The House Ways and Means Committee this week will mark up bills to extend permanently certain provisions in the tax extenders—a group of roughly 50 tax-reducing policies that expired at the end of 2013.
This follows closely on the heels of the committee’s work to permanently extend section 179 expensing for small businesses, the exemption from subpart F income of active financing income, and the Research and Development credit. The House subsequently passed the R&D credit with a strong majority.
The current Ways and Means effort will look to make permanent the policy that allows businesses to deduct 50 percent of the cost of capital investments in the year they make those purchases, known as bonus depreciation.
The committee will also work to extend provisions that pertain to charitable giving, including one that allows people older than 70 ½ to make tax-free donations from their retirement accounts.
This is a promising development, because these provisions reflect sound policy. However, not all the provisions in the extenders do.
As Heritage has written many times before, Congress should go through each policy in the package and determine if it is necessary for a sound tax code. It should make those policies that pass the test permanent and scrap the ones that don’t, lowering other taxes so as not to cause a tax hike.
By making sound policies such as the R&D credit, bonus depreciation, section 179 expensing, active financing, and tax-free charitable contributions from retirement accounts permanent, the Ways and Means Committee is adhering to the spirit of this sensible approach.

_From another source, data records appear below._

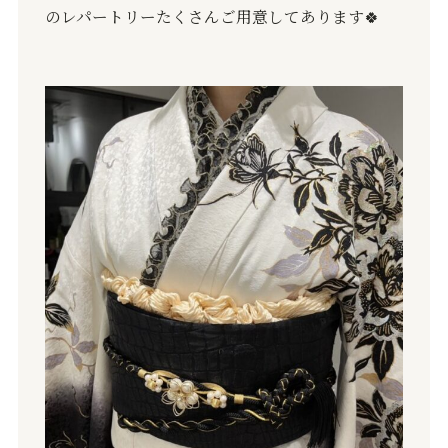
のレパートリーたくさんご用意してあります
🍀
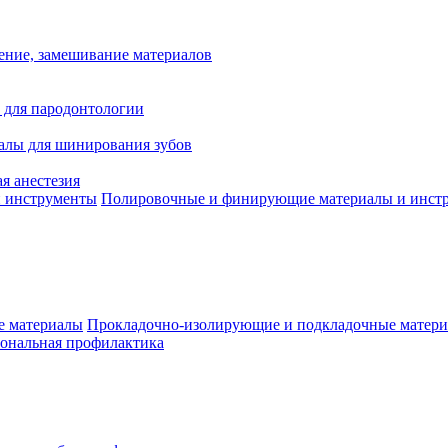
ение, замешивание материалов
 для пародонтологии
алы для шинирования зубов
я анестезия
Полировочные и финирующие материалы и инст
Прокладочно-изолирующие и подкладочные матер
ональная профилактика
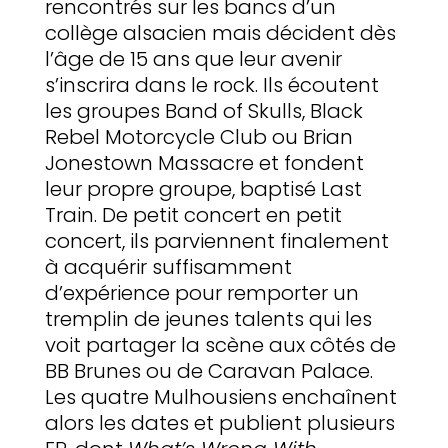
rencontrés sur les bancs d’un
collège alsacien mais décident dès
l’âge de 15 ans que leur avenir
s’inscrira dans le rock. Ils écoutent
les groupes Band of Skulls, Black
Rebel Motorcycle Club ou Brian
Jonestown Massacre et fondent
leur propre groupe, baptisé Last
Train. De petit concert en petit
concert, ils parviennent finalement
à acquérir suffisamment
d’expérience pour remporter un
tremplin de jeunes talents qui les
voit partager la scène aux côtés de
BB Brunes ou de Caravan Palace.
Les quatre Mulhousiens enchaînent
alors les dates et publient plusieurs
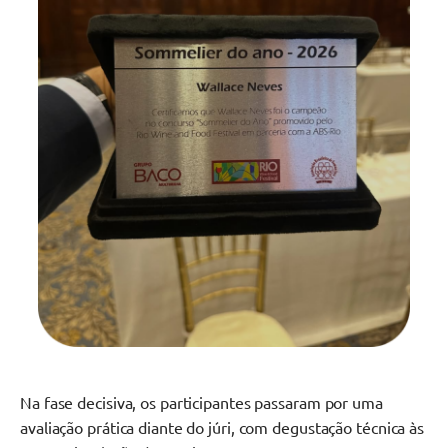
Na fase decisiva, os participantes passaram por uma
avaliação prática diante do júri, com degustação técnica às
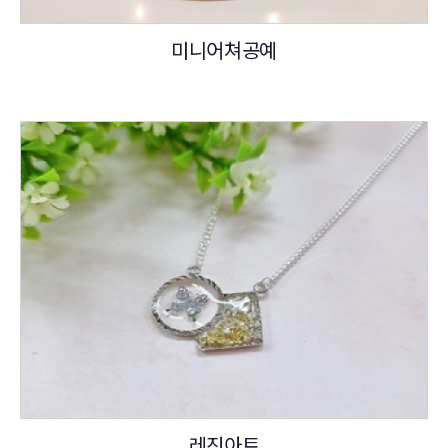
미니어쳐공예
레진아트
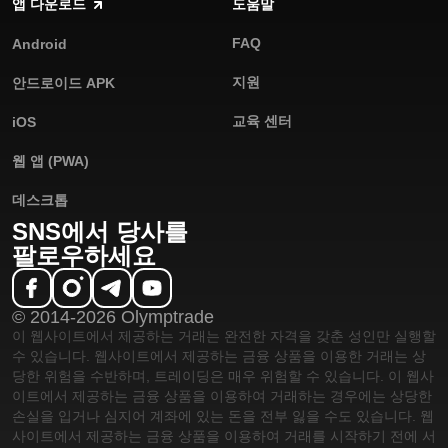
앱 다운로드
도움말
FAQ
Android
지원
안드로이드 APK
교육 센터
iOS
웹 앱 (PWA)
데스크톱
SNS에서 당사를
팔로우하세요
© 2014-2026 Olymptrade
이 웹사이트에서 제공하는 거래는 완전한 자격을 갖춘 성인만 실행할
수 있습니다. 웹사이트에서 제공하는 금융 상품을 이용한 거래는 상
당한 위험을 수반하며, 트레이딩은 매우 위험할 수 있습니다. 이 웹사
이트에서 제공하는 금융 상품을 이용하여 거래하는 경우에는 상당한
손실을 입거나 심지어 계좌에 있는 돈을 전부 잃을 수도 있습니다. 웹
사이트에서 제공하는 금융 상품을 이용하여 거래를 시작하기 전에 서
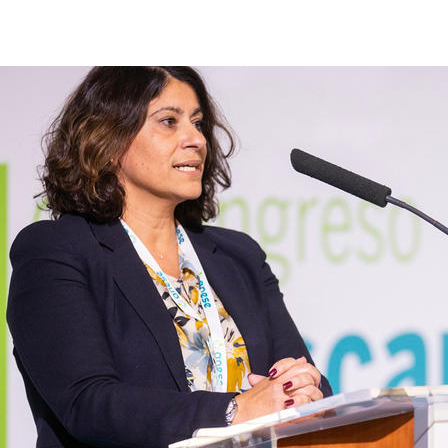
isabel tejero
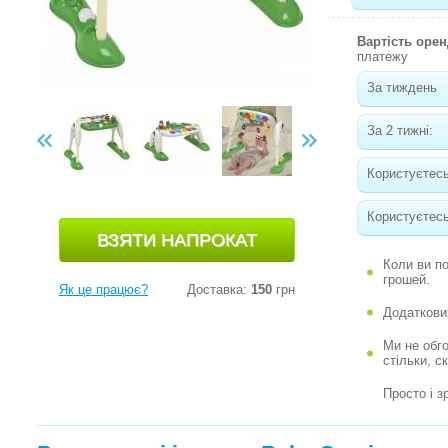
Вартість оре
платежу
За тиждень
За 2 тижні:
Користуєтесь
Користуєтесь
Коли ви п
грошей.
Як це працює?
Доставка:
150
грн
Додаткови
Ми не обг
стільки, с
Просто і з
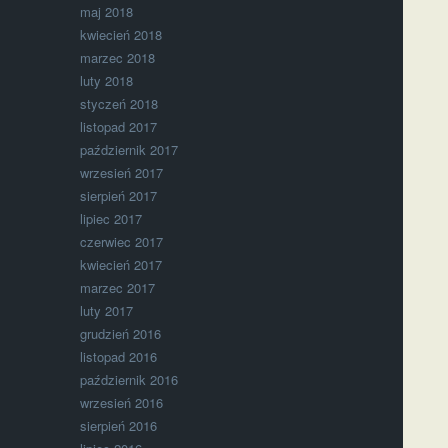
maj 2018
kwiecień 2018
marzec 2018
luty 2018
styczeń 2018
listopad 2017
październik 2017
wrzesień 2017
sierpień 2017
lipiec 2017
czerwiec 2017
kwiecień 2017
marzec 2017
luty 2017
grudzień 2016
listopad 2016
październik 2016
wrzesień 2016
sierpień 2016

It stands in stark contrast to the Senate’s less rigorous approach of temporarily extending every policy in the extenders package, including the bad ones.
Permanently settling the tax extenders issue is the crucial first step for tax reform. The Ways and Means Committee is proving how serious it is about tax reform by following a careful, deliberative, and thoughtful approach to the issue.
Outlining other taxes it would reduce to offset the tax increases that would result from the expiration of certain tax extenders would strengthen the Ways and Means Committee’s approach even further.